Here’s where the value really shows up for many people:
- You cover a lot of ground in a short time, with a loop that ties together Old Town, park viewpoints, and the castle area.
- You get helmet training included, which matters in a city where you’ll mix with pedestrians and occasional road segments.
- You get English guidance plus audio guides available in German, Spanish, French, Italian, and Russian, which is useful if your group includes language variety.
Is it expensive compared to a single bus ride? Sure. But it’s also cheaper than spending half a day trying to organize a route through viewpoints by yourself and then losing time to wrong turns.
Who this tour fits best (and who should choose something else)
This works best for you if:
- you want a first-day introduction to Prague
- you like viewpoints and big landmarks, not only one neighborhood
- you can ride a bike comfortably and handle a scooter without fear
It’s also a great fit if you’d rather spend energy on sightseeing and photos than on long walking. Some people even mention better comfort when mobility is limited because you’re not doing everything on foot.
You should think twice if:
- you cannot ride a bike or you get nervous quickly with balance
- you’re over 120 kg (the tour notes that you won’t be allowed to ride)
- your group includes kids under 150 cm (they’re not allowed to ride)
- you’re pregnant (also not allowed to ride based on tour rules)
Should you book PragueWay’s Prague e-scooter grand city tour?

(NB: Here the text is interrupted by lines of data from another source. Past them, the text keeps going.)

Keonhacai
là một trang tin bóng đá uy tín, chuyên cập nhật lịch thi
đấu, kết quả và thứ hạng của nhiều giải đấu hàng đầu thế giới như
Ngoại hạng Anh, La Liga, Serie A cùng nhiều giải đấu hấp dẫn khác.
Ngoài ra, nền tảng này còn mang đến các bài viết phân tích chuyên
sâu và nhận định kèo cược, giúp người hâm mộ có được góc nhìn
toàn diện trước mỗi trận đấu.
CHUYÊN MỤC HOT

If you only have a short stay, I think this is an easy yes. It’s one of those rare tours that gives you both momentum and meaning. In a few hours you’ll see the places you came to Prague for—Lennon Wall, Old Town Square area, Wenceslas Square, National Theatre, castle district viewpoints—and you’ll also learn the names and reasons that make those stops feel more than checklist photos.
Book it if you’re comfortable riding and you want a guided overview you can build on the next day. Skip it if you hate cobblestones, can’t ride a bike, or want slow, quiet museum pacing. For everyone else, this feels like a smart way to get your bearings fast and still enjoy the ride.
FAQ
How long is the Prague e-scooter grand city tour?
It runs about 3 hours.
Is the tour offered in English?
Yes. The tour is offered with an English-speaking guide, and audio guides are also available in German, Spanish, French, Italian, and Russian.

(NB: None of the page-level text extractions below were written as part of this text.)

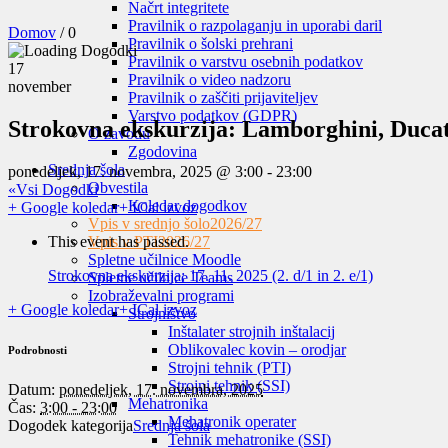
Načrt integritete
Pravilnik o razpolaganju in uporabi daril
Domov
/
0
Pravilnik o šolski prehrani
Pravilnik o varstvu osebnih podatkov
17
Pravilnik o video nadzoru
november
Pravilnik o zaščiti prijaviteljev
Varstvo podatkov (GDPR)
Strokovna ekskurzija: Lamborghini, Ducati 
O zavodu
Zgodovina
Srednja šola
ponedeljek, 17. novembra, 2025 @ 3:00
-
23:00
Obvestila
«Vsi Dogodki
Koledar dogodkov
+ Google koledar
+ ICal izvoz
Vpis v srednjo šolo
2026/27
This event has passed.
Vpis v PTI
2026/27
Spletne učilnice Moodle
Strokovna ekskurzija: 17. 11. 2025 (2. d/1 in 2. e/1)
Spletne učilnice Teams
Izobraževalni programi
+ Google koledar
+ ICal izvoz
Strojništvo
Inštalater strojnih inštalacij
Oblikovalec kovin – orodjar
Podrobnosti
Strojni tehnik (PTI)
Strojni tehnik (SSI)
Datum:
ponedeljek, 17. novembra, 2025
Mehatronika
Čas:
3:00 - 23:00
Mehatronik operater
Dogodek kategorija
Srednja šola
Tehnik mehatronike (SSI)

What’s included with the price?
You get helmet and training, the English-speaking guide, audio guides (additional languages listed above), and a rain poncho on request at the meeting point. In winter season, gloves are provided.
Do you enter Prague Castle during the tour?
No. You won’t go inside Prague Castle, but your guide shares stories about it.
Where do we meet, and do I need ID?
You meet at Mostecká 53/4, Malá Strana, 118 00 Praha-Praha 1, Czechia, and you end back at the same meeting point. The tour asks you to take an ID or passport.
Is there a height requirement for kids?
Yes. Children under 150 cm tall (usually around 14 years old) can’t ride the e-scooter.
Are there weight restrictions?
Yes. Persons over 120 kg are not allowed to ride.
What happens if it rains?
Light rain is not a reason to cancel. If the weather is heavy, you’ll be offered a full refund or a reschedule.
Do I need riding experience?
Bike riding skill is absolutely necessary. The tour includes helmet and training, but you still need the basic ability to ride comfortably.